Lines in the listing below that contain the string "Deep" are to be found and copied.

Top of Data

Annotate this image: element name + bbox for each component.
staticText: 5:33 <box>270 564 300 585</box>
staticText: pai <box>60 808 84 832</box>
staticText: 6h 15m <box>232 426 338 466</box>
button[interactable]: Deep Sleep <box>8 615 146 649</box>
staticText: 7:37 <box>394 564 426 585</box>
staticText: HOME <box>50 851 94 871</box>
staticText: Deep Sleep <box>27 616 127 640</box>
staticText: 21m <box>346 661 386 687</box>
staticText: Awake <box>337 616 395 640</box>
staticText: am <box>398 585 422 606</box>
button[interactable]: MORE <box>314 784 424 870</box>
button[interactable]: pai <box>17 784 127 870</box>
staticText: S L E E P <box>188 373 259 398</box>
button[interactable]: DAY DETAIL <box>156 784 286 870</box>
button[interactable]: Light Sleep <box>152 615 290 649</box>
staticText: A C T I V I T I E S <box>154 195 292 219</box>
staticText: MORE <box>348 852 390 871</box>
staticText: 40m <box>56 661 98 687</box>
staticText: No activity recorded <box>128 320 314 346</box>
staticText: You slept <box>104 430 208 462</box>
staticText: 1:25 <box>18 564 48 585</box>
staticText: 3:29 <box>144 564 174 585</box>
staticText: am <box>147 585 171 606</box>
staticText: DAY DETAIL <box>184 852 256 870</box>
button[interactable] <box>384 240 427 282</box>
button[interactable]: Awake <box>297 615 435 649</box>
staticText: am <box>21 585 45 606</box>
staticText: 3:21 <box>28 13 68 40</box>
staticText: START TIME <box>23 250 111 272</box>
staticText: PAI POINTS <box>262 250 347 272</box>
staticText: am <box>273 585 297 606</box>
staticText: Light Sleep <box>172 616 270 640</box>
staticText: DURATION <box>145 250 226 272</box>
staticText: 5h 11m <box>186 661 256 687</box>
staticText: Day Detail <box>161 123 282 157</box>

Bottom of Data

§ **The completed task**:
button[interactable]: Deep Sleep <box>8 615 146 649</box>
staticText: Deep Sleep <box>27 616 127 640</box>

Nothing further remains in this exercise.